The more advanced the diagnostic methods at our disposal, the more difficult it can be to delimit the diagnosis
Photo: Einar Nilsen
The young patient had undergone a comprehensive assessment. Clinical, biochemical and radiological findings showed that something was wrong, but the condition did not fit into any medical diagnostic category. When discharging the patient for the second time from the hospital, I had lengthy conversations with the patient and next of kin. The treatment was effective, and the patient accepted that we had no diagnosis. Not so, however, the GP. In a letter to the department, he wrote: «In this modern age, it must be possible to provide the patient with a proper diagnosis.»
Diagnosis is important in clinical medicine. It gives an indication of characteristics shared by a number of patients, and thereby of prognosis and the anticipated effect of treatment. Diagnoses make it possible to plan health services, distribute health resources, monitor the health of the population and carry out preventive work. From a global perspective, diagnoses and diagnostic categories enable comparisons of health, morbidity and causes of death, and distribution of health resources. The way in which we choose to categorise diseases has consequences.
Diseases may be categorised in many ways, for example according to what causes them (aetiology), where they cause symptoms (anatomy) or how they occur (pathophysiology). One of the earliest systems of disease classification is Carl von Linné’s (1707 – 1778) Genera morborum (1). Linné classified diseases into 11 categories, mainly based on symptoms but also on what were assumed to be their causes. William Farr (1807 – 1883) later developed a system of classification based on the organ in which the disease manifested itself (2). This system was further developed by Jacques Bertillon (1851 – 1922) and in 1899 it was recommended that it be used throughout Europe (2) – at a meeting in Kristiania, as it happens. This was the initial impetus for the International Classification of Disease (ICD), which is currently in its tenth version (ICD-10). ICD-10 is now used in more than 100 countries and is published in 43 different languages. A full 70 % of world health resources are now distributed using ICD-10 (3).
There are several lines stretching from Linné to ICD-10. One of them concerns compromises between various principles of classification. Linné classified in part according to symptoms and in part according to causes. This fundamental confusion is still evident in ICD-10, which partly has classifications based on pathophysiology (for example tumours), partly on aetiology (for example infectious diseases) and partly on anatomy (for example diseases of the respiratory organs).
Of course, in an ideal world it would be desirable for all disease classifications to be based on aetiology. The rapid developments over the last few decades in areas such as genetics and imaging diagnostics gave rise to the hope that purely aetiologically based diagnoses would finally become a reality. Paradoxically, the opposite has happened – it transpires that the more biomarkers for disease we have, the more difficult it is to delimit the diagnostic entities. The same spectrum of genetic risk factors and biochemical markers is often discernible in many diseases, particularly in the field of psychiatry (4). This makes diagnostic delimitation more difficult, not easier, than previously.
It is therefore no surprise that the revision of ICD-10 is a prolonged process. The next version, ICD-11, has been postponed until 2017 (3). The work involves medical professionals, patients, health authorities and other actors throughout the world. Anyone at all can comment on a provisional version available on the internet (5). The work can be followed on Twitter at @whoicd11.

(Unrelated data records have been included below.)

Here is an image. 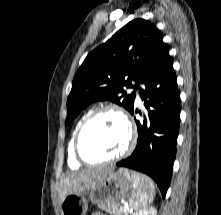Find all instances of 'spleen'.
<instances>
[{
    "label": "spleen",
    "mask_w": 221,
    "mask_h": 215,
    "mask_svg": "<svg viewBox=\"0 0 221 215\" xmlns=\"http://www.w3.org/2000/svg\"><path fill=\"white\" fill-rule=\"evenodd\" d=\"M135 192L129 198V206L135 211L147 208L153 201L155 188L150 178L135 177L134 185Z\"/></svg>",
    "instance_id": "obj_1"
}]
</instances>
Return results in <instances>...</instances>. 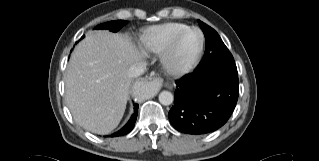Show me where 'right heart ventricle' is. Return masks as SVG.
I'll list each match as a JSON object with an SVG mask.
<instances>
[{
    "label": "right heart ventricle",
    "mask_w": 319,
    "mask_h": 161,
    "mask_svg": "<svg viewBox=\"0 0 319 161\" xmlns=\"http://www.w3.org/2000/svg\"><path fill=\"white\" fill-rule=\"evenodd\" d=\"M188 27L180 22H167L145 29L139 38L142 49L151 54L163 53L172 37L180 30Z\"/></svg>",
    "instance_id": "e07e8e85"
}]
</instances>
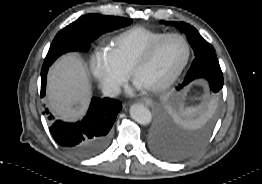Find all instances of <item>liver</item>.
<instances>
[{
	"label": "liver",
	"instance_id": "1",
	"mask_svg": "<svg viewBox=\"0 0 262 184\" xmlns=\"http://www.w3.org/2000/svg\"><path fill=\"white\" fill-rule=\"evenodd\" d=\"M90 91L89 75L76 55L63 56L51 68L47 98L53 113L60 119L81 118L88 108Z\"/></svg>",
	"mask_w": 262,
	"mask_h": 184
}]
</instances>
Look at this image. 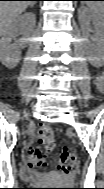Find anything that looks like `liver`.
I'll list each match as a JSON object with an SVG mask.
<instances>
[{"mask_svg": "<svg viewBox=\"0 0 104 189\" xmlns=\"http://www.w3.org/2000/svg\"><path fill=\"white\" fill-rule=\"evenodd\" d=\"M34 4L32 1H1L0 2V33L4 35L11 27L14 20L26 8Z\"/></svg>", "mask_w": 104, "mask_h": 189, "instance_id": "liver-1", "label": "liver"}]
</instances>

The way in which diseases are categorised has consequences. For example, it is likely that stroke will be moved from diseases of the circulatory system to diseases of the nervous system (5). Stroke is the world’s second most frequent cause of death and the third most frequent cause of disability (6). When such a large disease group is moved, there are consequences for morbidity and cause of death statistics. The medical field that «owns» a significant disease will be able to claim that they are entitled to more resources.
Diagnoses vanish and new ones appear, often in line with fluctuating diagnostic traditions. Psychiatry is a good example of this. At other times, new diagnostic methods alter the diagnostic landscape, as is the case when prion diseases and paraneoplastic syndromes receive their own diagnosis blocks in ICD-11 (5).

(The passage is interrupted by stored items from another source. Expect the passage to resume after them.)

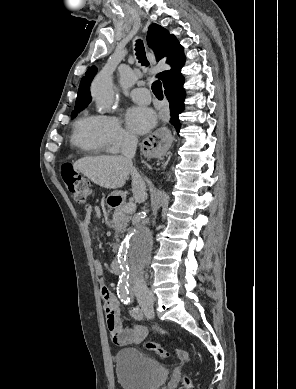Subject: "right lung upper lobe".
<instances>
[{
  "label": "right lung upper lobe",
  "instance_id": "right-lung-upper-lobe-1",
  "mask_svg": "<svg viewBox=\"0 0 296 389\" xmlns=\"http://www.w3.org/2000/svg\"><path fill=\"white\" fill-rule=\"evenodd\" d=\"M148 45L155 51L157 60L167 56V63L171 70L163 71L157 76L162 80L163 85L176 76L181 75V67L184 65V51L174 35L157 24H151L147 33ZM96 74V67H90L85 76L81 79L75 109L86 107L91 102L90 84Z\"/></svg>",
  "mask_w": 296,
  "mask_h": 389
}]
</instances>
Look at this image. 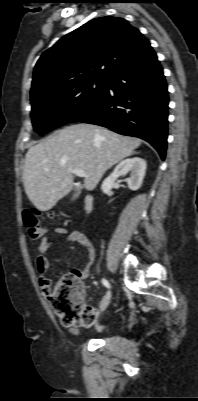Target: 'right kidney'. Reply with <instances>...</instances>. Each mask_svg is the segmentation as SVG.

Data from the UK have shown that the ICD-10 chapter Symptoms, signs and abnormal clinical and laboratory findings not elsewhere classified is the most common diagnostic group for consultations in general practice (7). A Scandinavian study showed that general practitioners gave the same patient with unspecific health complaints up to 31 different diagnoses (8), and at many hospital outpatient clinics, medically unexplained symptoms are the most frequent diagnosis (9). Despite detailed diagnostic systems, many of our diagnoses are still uncertain and poorly delimited. There is no reason to believe that this will change significantly in ICD-11. The world we are attempting to categorise is too complex for that.
The more advanced our diagnostic methods become, the more the individual diagnostic categories appear to slip away from us. Thus the reply to my patient’s involved GP had to be: No, sometimes it is not possible to provide a proper diagnosis, especially not in this modern age.